Love the ball and she’ll love you back
Love the ball and she’ll love you back
Okay, I’m hooked now. As I write this, I’m also watching the replay of the Mexico-Uruguay game on TV. The game was played at 7 this morning, PDT, as I found out when I tried to check email on my cellphone on the way to work. The network I’m on is Verizon, which provides live broadcasts of the World Cup via its VCast mobile phone service. There was no bandwidth available even for such a simple request as email.
The thing about the Latin American game is that they love the ball. It’s their friend, and the player will keep it close until keeping it with him is no longer advantageous. Noticing that makes me understand what it is that sets soccer apart from other games. Because the ball is never handled, it has its own life. Once any object is held in the hands, it becomes a mere tool of the human holding it. A possession.
No one owns a soccer ball in that way. It’s like a beautiful woman you want to be close to, but you know the only way to score is to let her go, and in the manner that she—not you—prefers. Then maybe she’ll love you back. Perhaps that’s why futbol is loved with such a passion in Latin America—it’s the ultimate ballad about unrequited love for a beautiful woman with a mind of her own and a body you’re not even allowed to brush your hand against.
But I wax embarrassingly lyrical! There is, of course, the not-so-little matter of all those other blokes on the other team trying to score with her too. A couple of weeks ago, PBS aired a program called The Golden Age. It’s a documentary about older players living in New York, many of whom were futbol stars in their countries of origin, and who work menial jobs during the week but come to life at the weekend playing the beautiful game against each other in quasi-national teams.
The website is here http://www.thegoldenageofsoccer.com/site/ but the trailer, while evocative of the film’s themes, doesn’t really give a true sense of how hard these games are played, or how fiercely proud the players are of their national identities. The players from Paraguay, we learn, have the habit of conversing in an indigenous language rather than Spanish so their opponents can’t understand what they’re saying.
Not that that’s likely to distract the All Whites this week. But a contingent of Paraguay supporters playing their national instrument loud enough to drown out the vuvuzelas might. Then again, Paraguay’s national instrument is a harp. How cool is that! Paraguay is one of very few countries in the world that actually have a government-decreed national instrument, and one of the few landlocked countries in the world that has a navy.

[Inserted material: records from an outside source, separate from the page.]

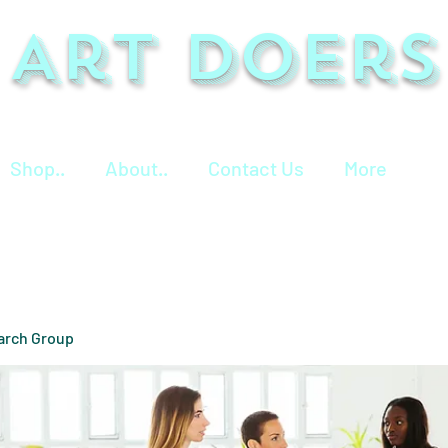
Art Doers
Shop..
About..
Contact Us
More
arch Group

And its President is known as the Red Bishop because he was formerly a Catholic bishop, well-versed in liberation theology and elected on a platform of promising to better the life of those who live in abject poverty. Fernando Lugo is quoted in this 2008 Guardian article as saying:
“Where there is a scream coming from the poor people, where there is sweat, where people are shoeless, we will be there. Because in such people there is a resurrection; if that exists there, then there is resurrection for Paraguay.”
It’s not just the odds the All Whites have stacked against them; it may be the Guy Upstairs as well.